Mey v. Medguard Alert, Inc. et al
Filing
88
MEMORANDUM OPINION AND ORDER DENYING 73 MOTION TO DISMISS. Signed by District Judge John Preston Bailey on 4/27/2021. (nmm)
Case 5:19-cv-00315-JPB-JPM Document 88 Filed 04/27/21 Page 1 of 15 PageID #: 632
IN THE UNITED STATES DISTRICT COURT
FOR THE NORTHERN DISTRICT OF WEST VIRGINIA
Wheeling
DIANA MEY,
Plaintiff,
v.
CIVIL ACTION NO. 5:19-CV-315
Judge Bailey
MEDGUARD ALERT, INC.,
SAFE HOME SECURITY, INC.,
LIFEWATCH, INC. and A
HOLDING GROUP, LLC,
Defendants.
MEMORANDUM OPINION AND ORDER DENYING MOTION TO DISMISS
Pending before this Court is Defendants’ Motion to Dismiss the Second Amended
Complaint for Lack of Subject Matter Jurisdiction and Failure to State a Claim Upon Which
Relief Can be Granted [Doc. 73], filed March 11,2021. Plaintiff filed a response [Doc. 80]

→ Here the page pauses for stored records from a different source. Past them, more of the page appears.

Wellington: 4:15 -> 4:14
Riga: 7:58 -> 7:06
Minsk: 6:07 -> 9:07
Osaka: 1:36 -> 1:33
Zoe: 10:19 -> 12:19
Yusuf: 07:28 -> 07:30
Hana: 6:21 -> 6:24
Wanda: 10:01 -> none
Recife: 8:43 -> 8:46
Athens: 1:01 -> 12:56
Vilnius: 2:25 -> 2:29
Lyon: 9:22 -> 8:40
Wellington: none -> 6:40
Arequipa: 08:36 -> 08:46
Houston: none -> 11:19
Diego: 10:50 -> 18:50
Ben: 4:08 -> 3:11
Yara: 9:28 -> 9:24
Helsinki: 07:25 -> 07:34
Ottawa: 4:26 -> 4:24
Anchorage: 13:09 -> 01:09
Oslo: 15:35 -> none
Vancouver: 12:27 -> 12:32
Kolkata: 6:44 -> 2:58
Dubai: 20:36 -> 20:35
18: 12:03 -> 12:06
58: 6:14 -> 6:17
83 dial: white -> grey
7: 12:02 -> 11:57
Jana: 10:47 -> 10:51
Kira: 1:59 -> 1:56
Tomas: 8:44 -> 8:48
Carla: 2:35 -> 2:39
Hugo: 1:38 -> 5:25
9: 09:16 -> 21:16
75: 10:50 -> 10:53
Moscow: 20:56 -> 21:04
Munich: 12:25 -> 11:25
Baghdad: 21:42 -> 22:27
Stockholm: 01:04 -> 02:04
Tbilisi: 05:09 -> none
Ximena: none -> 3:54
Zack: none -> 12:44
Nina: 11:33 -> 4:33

to the Motion on March 25, 2021, and defendants filed a reply [Doc. 83] on March 31,
2021. Accordingly, the Motion is fully briefed and is ripe for decision. For the reasons that
follow, the Court will deny the Motion.
BACKGROUND
This case arises out of alleged violations of the Telephone Consumer Protection Act
(“TCPA”) and the West Virginia Consumer Credit and Protection Act (“WVCCPA”).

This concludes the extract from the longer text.